Nous testons également des surfaces innovantes : dans la station, les virus et bactéries sont plus virulents, sans que l’on sache pourquoi. Un industriel français a développé une surface résistante aux bactéries, qui pourrait servir à terme à équiper des lieux très fréquentés comme le métro. »

Le ravitaillement. « L’explosion qui a récemment détruit le pas de tir de Space X remet en question l’utilisation de ses capsules Dragon. Or il était prévu deux ravitaillements par Space X, au début et à la fin de la mission. Pour résoudre ce problème de ravitaillement, la Nasa a retardé le lancement de la capsule Cygnus d’Orbital Science. Initialement prévue pour un lancement fin septembre, celui-ci a été repoussé pour avoir le temps de rapatrier une partie de ce que la capsule de Space X devait emporter. Le véhicule japonais HTV, programmé pour décembre, emportera également une part du matériel. A bord, on a 6 mois de marge pour la nourriture, l’eau, l’oxygène. En revanche, c’est plus ennuyeux pour les expériences scientifiques qui doivent être livrées avant le début de la mission.
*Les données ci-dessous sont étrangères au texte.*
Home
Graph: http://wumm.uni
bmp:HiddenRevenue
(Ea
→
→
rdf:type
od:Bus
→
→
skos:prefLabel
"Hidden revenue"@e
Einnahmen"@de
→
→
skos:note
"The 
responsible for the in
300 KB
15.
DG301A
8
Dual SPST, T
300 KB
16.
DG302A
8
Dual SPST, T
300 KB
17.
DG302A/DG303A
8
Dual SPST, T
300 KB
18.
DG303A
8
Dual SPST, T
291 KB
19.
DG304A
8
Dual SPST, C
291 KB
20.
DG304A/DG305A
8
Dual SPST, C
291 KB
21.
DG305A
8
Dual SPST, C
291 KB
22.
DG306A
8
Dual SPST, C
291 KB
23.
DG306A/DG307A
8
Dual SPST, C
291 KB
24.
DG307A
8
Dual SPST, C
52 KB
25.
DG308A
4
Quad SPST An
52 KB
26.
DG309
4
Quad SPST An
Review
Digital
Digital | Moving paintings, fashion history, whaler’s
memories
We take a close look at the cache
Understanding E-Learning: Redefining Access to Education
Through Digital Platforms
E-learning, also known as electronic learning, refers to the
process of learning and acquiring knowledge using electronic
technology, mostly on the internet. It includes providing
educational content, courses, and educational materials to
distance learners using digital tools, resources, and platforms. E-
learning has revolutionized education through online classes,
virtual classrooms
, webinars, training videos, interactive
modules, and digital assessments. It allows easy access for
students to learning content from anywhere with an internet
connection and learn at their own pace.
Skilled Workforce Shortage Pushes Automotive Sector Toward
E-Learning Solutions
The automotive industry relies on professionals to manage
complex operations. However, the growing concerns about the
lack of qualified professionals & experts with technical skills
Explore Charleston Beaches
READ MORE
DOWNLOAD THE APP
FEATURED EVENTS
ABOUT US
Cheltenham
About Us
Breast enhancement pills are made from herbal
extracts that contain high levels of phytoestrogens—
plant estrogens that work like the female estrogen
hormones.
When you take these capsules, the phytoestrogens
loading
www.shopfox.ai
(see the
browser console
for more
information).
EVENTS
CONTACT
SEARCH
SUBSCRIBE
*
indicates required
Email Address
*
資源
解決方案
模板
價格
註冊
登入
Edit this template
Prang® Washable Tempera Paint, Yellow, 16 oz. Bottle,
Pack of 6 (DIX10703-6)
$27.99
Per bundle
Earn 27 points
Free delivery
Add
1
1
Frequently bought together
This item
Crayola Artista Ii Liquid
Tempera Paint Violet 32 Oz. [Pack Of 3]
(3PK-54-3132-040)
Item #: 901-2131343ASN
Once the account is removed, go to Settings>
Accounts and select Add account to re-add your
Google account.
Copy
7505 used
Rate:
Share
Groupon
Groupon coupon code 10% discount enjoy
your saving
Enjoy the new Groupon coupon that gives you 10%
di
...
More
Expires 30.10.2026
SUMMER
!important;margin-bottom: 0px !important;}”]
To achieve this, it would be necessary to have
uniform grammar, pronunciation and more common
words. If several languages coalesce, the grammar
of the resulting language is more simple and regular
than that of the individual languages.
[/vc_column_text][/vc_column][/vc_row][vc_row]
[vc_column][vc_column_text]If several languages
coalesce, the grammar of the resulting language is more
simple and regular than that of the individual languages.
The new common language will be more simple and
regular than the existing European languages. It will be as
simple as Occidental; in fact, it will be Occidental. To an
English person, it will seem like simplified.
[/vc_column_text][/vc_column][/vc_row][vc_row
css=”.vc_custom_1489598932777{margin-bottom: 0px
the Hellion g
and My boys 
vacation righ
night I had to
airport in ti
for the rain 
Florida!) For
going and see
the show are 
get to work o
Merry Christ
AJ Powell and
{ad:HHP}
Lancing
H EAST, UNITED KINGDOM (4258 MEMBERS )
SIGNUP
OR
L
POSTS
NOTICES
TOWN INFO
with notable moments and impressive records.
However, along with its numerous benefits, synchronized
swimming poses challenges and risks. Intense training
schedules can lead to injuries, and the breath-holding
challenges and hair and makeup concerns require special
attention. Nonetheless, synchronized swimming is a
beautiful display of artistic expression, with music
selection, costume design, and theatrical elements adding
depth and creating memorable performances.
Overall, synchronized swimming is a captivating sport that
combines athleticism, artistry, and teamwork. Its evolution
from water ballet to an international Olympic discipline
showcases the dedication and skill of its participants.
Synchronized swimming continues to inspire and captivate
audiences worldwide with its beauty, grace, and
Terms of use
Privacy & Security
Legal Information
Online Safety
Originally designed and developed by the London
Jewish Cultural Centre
J’avais prévu d’emmener à bord mon saxophone, mais cela aurait été au détriment d’une expérience scientifique, la place étant désormais comptée. On a donc renoncé à cet objet. »

L’ISS et la conquête spatiale. « L’ISS sert à deux choses. C’est un laboratoire scientifique et une étape indispensable pour aller plus loin dans l’espace. Pour aller sur Mars, il faut pouvoir vivre 900 jours en autonomie complète. Or cela fait 15 ans qu’il y a des gens qui vivent en orbite pendant de longues périodes dans la station. On apprend ainsi beaucoup sur les problèmes liés aux séjours de longue durée dans l’espace. Mais tandis que l’on fait avancer cette route scientifique vers un espace plus lointain, on réalise aussi des activités scientifiques qui sont utiles à notre vie sur  Terre. Pour Mars, ce sera pareil. Il faut que l’exploration spatiale serve aussi à la Terre. Dans mon programme personnel, il y a des expériences sur l’homme, sur la vision notamment, qui n’intéressent que les astronautes : c’est de la science directement tourné vers l’exploration spatiale ; 25 % des expériences que je vais réaliser serviront à l’exploration spatiale et 75% aux activités terrestres. »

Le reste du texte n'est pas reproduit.